Stored data entries:
__________________________________________________

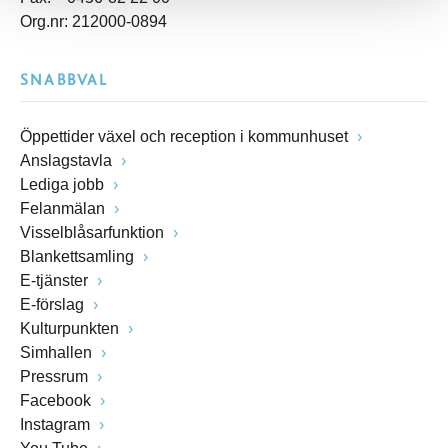
Org.nr: 212000-0894
SNABBVAL
Öppettider växel och reception i kommunhuset
Anslagstavla
Lediga jobb
Felanmälan
Visselblåsarfunktion
Blankettsamling
E-tjänster
E-förslag
Kulturpunkten
Simhallen
Pressrum
Facebook
Instagram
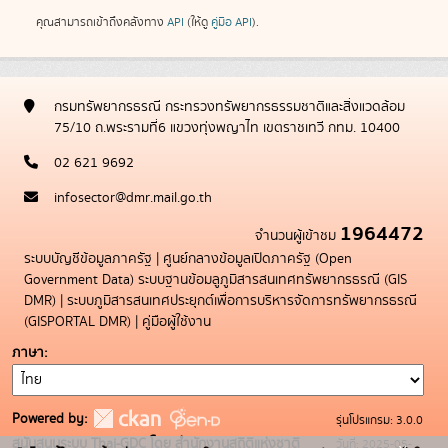
คุณสามารถเข้าถึงคลังทาง
API
(ให้ดู
คู่มือ API
).
กรมทรัพยากรธรณี กระทรวงทรัพยากรธรรมชาติและสิ่งแวดล้อม
75/10 ถ.พระรามที่6 แขวงทุ่งพญาไท เขตราชเทวี กทม. 10400
02 621 9692
infosector@dmr.mail.go.th
1964472
จำนวนผู้เข้าชม
ระบบบัญชีข้อมูลภาครัฐ
|
ศูนย์กลางข้อมูลเปิดภาครัฐ (Open
Government Data)
ระบบฐานข้อมลูภูมิสารสนเทศทรัพยากรธรณี (GIS
DMR)
|
ระบบภูมิสารสนเทศประยุกต์เพื่อการบริหารจัดการทรัพยากรธรณี
(GISPORTAL DMR)
|
คู่มือผู้ใช้งาน
ภาษา
Powered by:
รุ่นโปรแกรม: 3.0.0
สนับสนุนระบบ Thai-GDC โดย สำนักงานสถิติแห่งชาติ
วันที่: 2025-05-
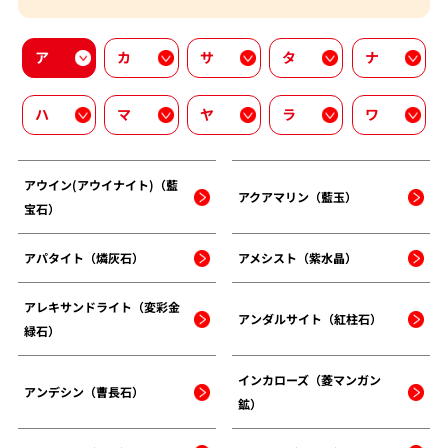
ア
カ
サ
タ
ナ
ハ
マ
ヤ
ラ
ワ
アウイン(アウイナイト)（藍
アクアマリン（藍玉）
宝石）
アパタイト（燐灰石）
アメシスト（紫水晶）
アレキサンドライト（変彩金
アンダルサイト（紅柱石）
緑石）
インカローズ（菱マンガン
アンデシン（曹長石）
鉱）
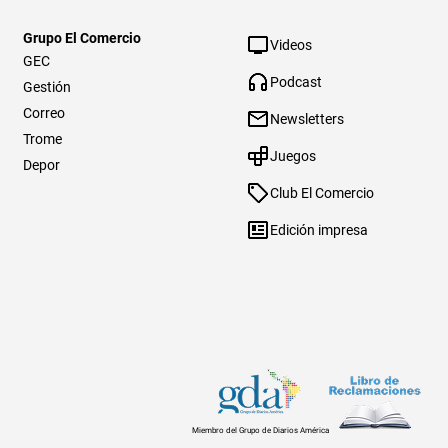
Grupo El Comercio
Videos
GEC
Podcast
Gestión
Correo
Newsletters
Trome
Juegos
Depor
Club El Comercio
Edición impresa
Miembro del Grupo de Diarios América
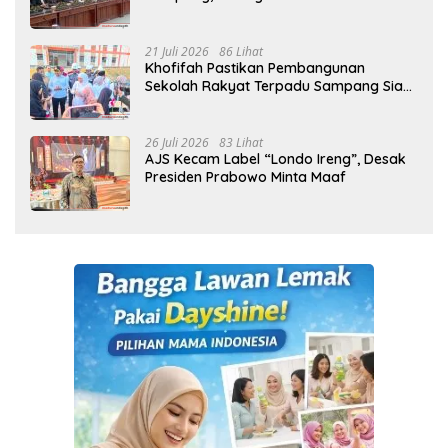
21 Juli 2026
86 Lihat
Khofifah Pastikan Pembangunan
Sekolah Rakyat Terpadu Sampang Siap
Cetak Generasi Indonesia Emas
26 Juli 2026
83 Lihat
AJS Kecam Label “Londo Ireng”, Desak
Presiden Prabowo Minta Maaf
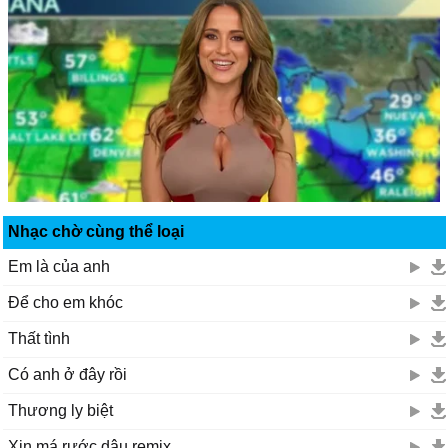
Nhạc chờ cùng thể loại
Em là của anh
Để cho em khóc
Thất tình
Có anh ở đây rồi
Thương ly biệt
Xin má rước dâu remix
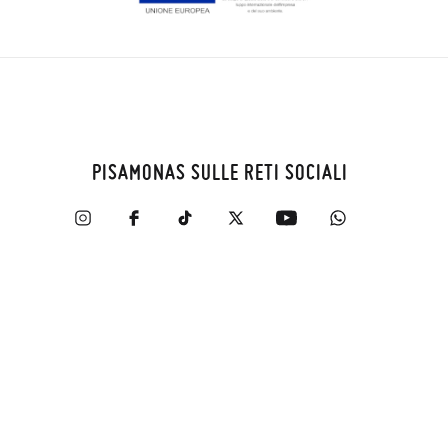
PISAMONAS SULLE RETI SOCIALI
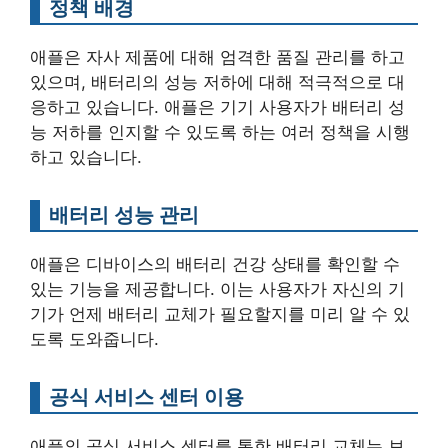
정책 배경
애플은 자사 제품에 대해 엄격한 품질 관리를 하고
있으며, 배터리의 성능 저하에 대해 적극적으로 대
응하고 있습니다. 애플은 기기 사용자가 배터리 성
능 저하를 인지할 수 있도록 하는 여러 정책을 시행
하고 있습니다.
배터리 성능 관리
애플은 디바이스의 배터리 건강 상태를 확인할 수
있는 기능을 제공합니다. 이는 사용자가 자신의 기
기가 언제 배터리 교체가 필요할지를 미리 알 수 있
도록 도와줍니다.
공식 서비스 센터 이용
애플의 공식 서비스 센터를 통한 배터리 교체는 보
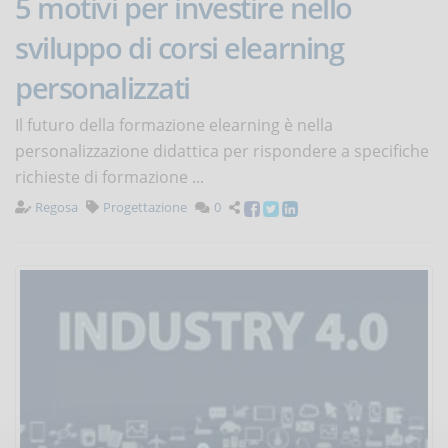
5 motivi per investire nello
sviluppo di corsi elearning
personalizzati
Il futuro della formazione elearning è nella
personalizzazione didattica per rispondere a specifiche
richieste di formazione ...
Regosa
Progettazione
0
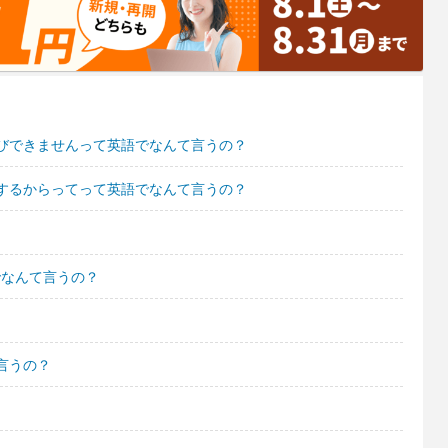
びできませんって英語でなんて言うの？
するからってって英語でなんて言うの？
でなんて言うの？
言うの？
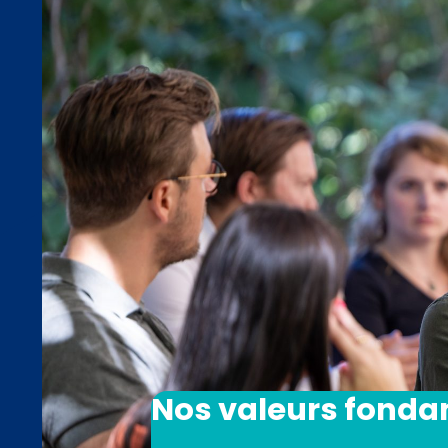
Nos valeurs fond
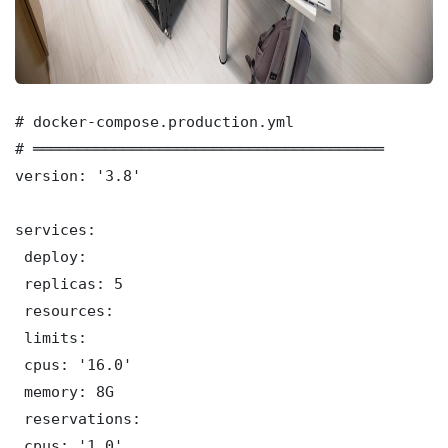
# docker-compose.production.yml

# ═══════════════════════════════════════

version: '3.8'

services:

 deploy:

 replicas: 5

 resources:

 limits:

 cpus: '16.0'

 memory: 8G

 reservations:

 cpus: '1.0'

__________________________________________________

A faithful copy of every entry is needed, omitting each image.

▸ **WRITTEN SOLUTION**:
Org.nr: 212000-0894
SNABBVAL
Öppettider växel och reception i kommunhuset
Anslagstavla
Lediga jobb
Felanmälan
Visselblåsarfunktion
Blankettsamling
E-tjänster
E-förslag
Kulturpunkten
Simhallen
Pressrum
Facebook
Instagram
คุณสามารถเข้าถึงคลังทาง
API
(ให้ดู
คู่มือ API
).
กรมทรัพยากรธรณี กระทรวงทรัพยากรธรรมชาติและสิ่งแวดล้อม
75/10 ถ.พระรามที่6 แขวงทุ่งพญาไท เขตราชเทวี กทม. 10400
02 621 9692
infosector@dmr.mail.go.th
1964472
จำนวนผู้เข้าชม
ระบบบัญชีข้อมูลภาครัฐ
|
ศูนย์กลางข้อมูลเปิดภาครัฐ (Open
Government Data)
ระบบฐานข้อมลูภูมิสารสนเทศทรัพยากรธรณี (GIS
DMR)
|
ระบบภูมิสารสนเทศประยุกต์เพื่อการบริหารจัดการทรัพยากรธรณี
(GISPORTAL DMR)
|
คู่มือผู้ใช้งาน
ภาษา
Powered by:
รุ่นโปรแกรม: 3.0.0
สนับสนุนระบบ Thai-GDC โดย สำนักงานสถิติแห่งชาติ
วันที่: 2025-05-
ア
カ
サ
タ
ナ
ハ
マ
ヤ
ラ
ワ
アウイン(アウイナイト)（藍
アクアマリン（藍玉）
宝石）
アパタイト（燐灰石）
アメシスト（紫水晶）
アレキサンドライト（変彩金
アンダルサイト（紅柱石）
緑石）
インカローズ（菱マンガン
アンデシン（曹長石）
鉱）
Grupo El Comercio
Videos
GEC
Podcast
Gestión
Correo
Newsletters
Trome
Juegos
Depor
Club El Comercio
Edición impresa
Miembro del Grupo de Diarios América
21 Juli 2026
86 Lihat
Khofifah Pastikan Pembangunan
Sekolah Rakyat Terpadu Sampang Siap
Cetak Generasi Indonesia Emas
26 Juli 2026
83 Lihat
AJS Kecam Label “Londo Ireng”, Desak
Presiden Prabowo Minta Maaf
Nhạc chờ cùng thể loại
Em là của anh
Để cho em khóc
Thất tình
Có anh ở đây rồi
Thương ly biệt
Xin má rước dâu remix
PISAMONAS SULLE RETI SOCIALI
정책 배경
애플은 자사 제품에 대해 엄격한 품질 관리를 하고
있으며, 배터리의 성능 저하에 대해 적극적으로 대
응하고 있습니다. 애플은 기기 사용자가 배터리 성
능 저하를 인지할 수 있도록 하는 여러 정책을 시행
하고 있습니다.
배터리 성능 관리
애플은 디바이스의 배터리 건강 상태를 확인할 수
있는 기능을 제공합니다. 이는 사용자가 자신의 기
기가 언제 배터리 교체가 필요할지를 미리 알 수 있
도록 도와줍니다.
공식 서비스 센터 이용
애플의 공식 서비스 센터를 통한 배터리 교체는 보
5 motivi per investire nello
sviluppo di corsi elearning
personalizzati
Il futuro della formazione elearning è nella
personalizzazione didattica per rispondere a specifiche
richieste di formazione ...
Regosa
Progettazione
0
びできませんって英語でなんて言うの？
するからってって英語でなんて言うの？
でなんて言うの？
言うの？
Nos valeurs fond
# docker-compose.production.yml

# ═══════════════════════════════════════

version: '3.8'

services:

 deploy:

 replicas: 5

 resources:

 limits:

 cpus: '16.0'

 memory: 8G

 reservations:

 cpus: '1.0'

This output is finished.